__Rendered page images__
————

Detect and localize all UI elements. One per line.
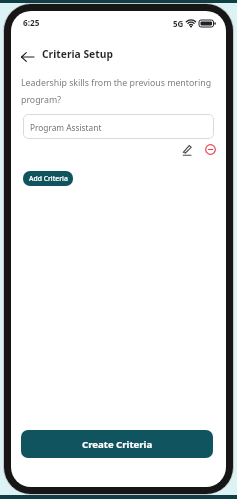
button[interactable]: Create Criteria	[21, 430, 213, 458]
button[interactable]: Criteria Setup	[21, 49, 113, 63]
button[interactable]	[178, 141, 196, 159]
staticText: 6:25	[23, 17, 40, 28]
staticText: 5G	[173, 18, 184, 29]
button[interactable]	[201, 140, 219, 158]
staticText: Criteria Setup	[42, 47, 113, 61]
staticText: Add Criteria	[29, 174, 68, 183]
staticText: Leadership skills from the previous ment…	[21, 77, 212, 105]
button[interactable]: Program Assistant	[23, 114, 214, 139]
button[interactable]: Add Criteria	[23, 171, 73, 186]
staticText: Program Assistant	[30, 122, 102, 133]
staticText: Create Criteria	[82, 438, 153, 451]
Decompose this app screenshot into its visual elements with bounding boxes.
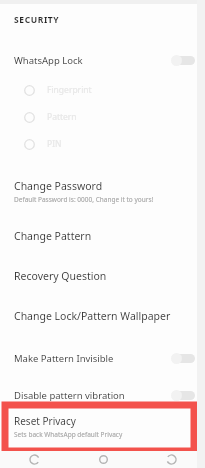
button[interactable]: Fingerprint — [0, 81, 205, 99]
staticText: Recovery Question — [14, 269, 107, 283]
staticText: Change Pattern — [14, 229, 92, 243]
staticText: Make Pattern Invisible — [14, 352, 171, 365]
button[interactable]: Change Password — [0, 176, 205, 207]
staticText: Change Password — [14, 179, 103, 193]
staticText: Fingerprint — [47, 84, 92, 96]
staticText: PIN — [47, 138, 62, 150]
staticText: Sets back WhatsApp default Privacy — [14, 430, 123, 439]
staticText: Reset Privacy — [14, 414, 76, 428]
button[interactable]: Back — [0, 451, 69, 468]
button[interactable]: Home — [69, 451, 137, 468]
button[interactable]: Disable pattern vibration — [0, 385, 205, 405]
button[interactable]: Change Pattern — [0, 226, 205, 246]
button[interactable]: Recovery Question — [0, 266, 205, 286]
button[interactable]: WhatsApp Lock — [0, 50, 205, 70]
button[interactable]: Recent apps — [137, 451, 205, 468]
staticText: SECURITY — [14, 14, 60, 26]
staticText: Pattern — [47, 111, 77, 123]
staticText: Default Password is: 0000, Change it to … — [14, 195, 154, 204]
button[interactable]: Reset Privacy — [5, 405, 194, 451]
button[interactable]: Make Pattern Invisible — [0, 348, 205, 368]
staticText: Change Lock/Pattern Wallpaper — [14, 309, 171, 323]
button[interactable]: Pattern — [0, 108, 205, 126]
staticText: WhatsApp Lock — [14, 54, 171, 67]
button[interactable]: PIN — [0, 135, 205, 153]
button[interactable]: Change Lock/Pattern Wallpaper — [0, 306, 205, 326]
staticText: Disable pattern vibration — [14, 389, 171, 402]
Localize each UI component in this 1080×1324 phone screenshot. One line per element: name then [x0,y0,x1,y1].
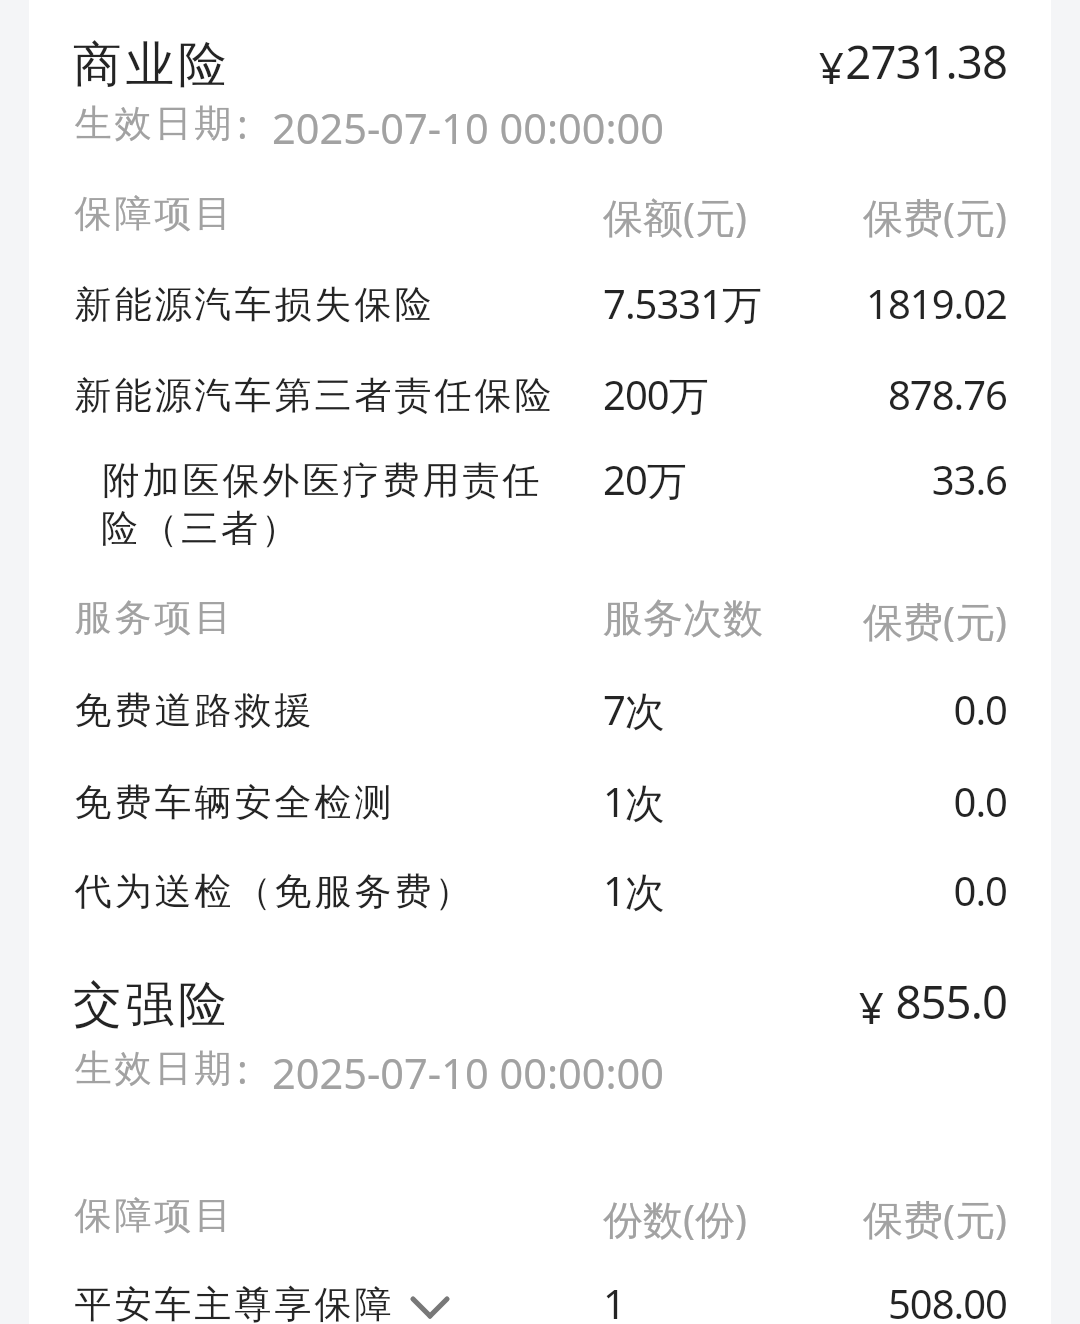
staticText: 代为送检（免服务费） [73,868,473,915]
staticText: 服务次数 [603,593,763,643]
staticText: 878.76 [607,367,1007,421]
staticText: 平安车主尊享保障 [73,1281,393,1324]
staticText: ¥ [824,977,884,1037]
staticText: 33.6 [607,452,1007,506]
staticText: 2731.38 [607,30,1007,92]
staticText: 0.0 [607,682,1007,736]
staticText: 保障项目 [73,1192,233,1239]
staticText: ¥ [784,37,844,97]
staticText: 新能源汽车损失保险 [73,281,433,328]
staticText: : [237,96,248,150]
staticText: 保费(元) [607,1191,1007,1246]
staticText: 1819.02 [607,276,1007,330]
staticText: 免费道路救援 [73,687,313,734]
staticText: 免费车辆安全检测 [73,779,393,826]
staticText: 交强险 [73,974,231,1035]
staticText: 2025-07-10 00:00:00 [272,100,665,157]
staticText: 份数(份) [603,1191,747,1246]
staticText: 商业险 [73,34,231,95]
staticText: 7次 [603,682,664,737]
staticText: 生效日期 [73,1045,233,1092]
staticText: 保障项目 [73,190,233,237]
button[interactable]: 平安车主尊享保障 [29,1267,1051,1324]
staticText: 保额(元) [603,189,747,244]
staticText: 200万 [603,367,708,422]
staticText: 855.0 [607,970,1007,1032]
staticText: 保费(元) [607,189,1007,244]
staticText: 508.00 [607,1276,1007,1324]
staticText: 新能源汽车第三者责任保险 [73,372,553,419]
staticText: 1次 [603,774,664,829]
other: 展开保障详情 [400,1284,460,1324]
staticText: 1 [603,1276,625,1324]
staticText: 20万 [603,452,686,507]
staticText: 0.0 [607,774,1007,828]
staticText: 0.0 [607,863,1007,917]
staticText: 保费(元) [607,593,1007,648]
staticText: : [237,1041,248,1095]
staticText: 1次 [603,863,664,918]
staticText: 服务项目 [73,594,233,641]
staticText: 附加医保外医疗费用责任 险（三者） [101,457,541,552]
staticText: 2025-07-10 00:00:00 [272,1045,665,1102]
staticText: 生效日期 [73,100,233,147]
staticText: 7.5331万 [603,276,762,331]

————

Collect the complete line wherever the string "Program" appears in the records.

__FINISHED TASK__
button[interactable]: Program Assistant	[23, 114, 214, 139]
staticText: Program Assistant	[30, 122, 102, 133]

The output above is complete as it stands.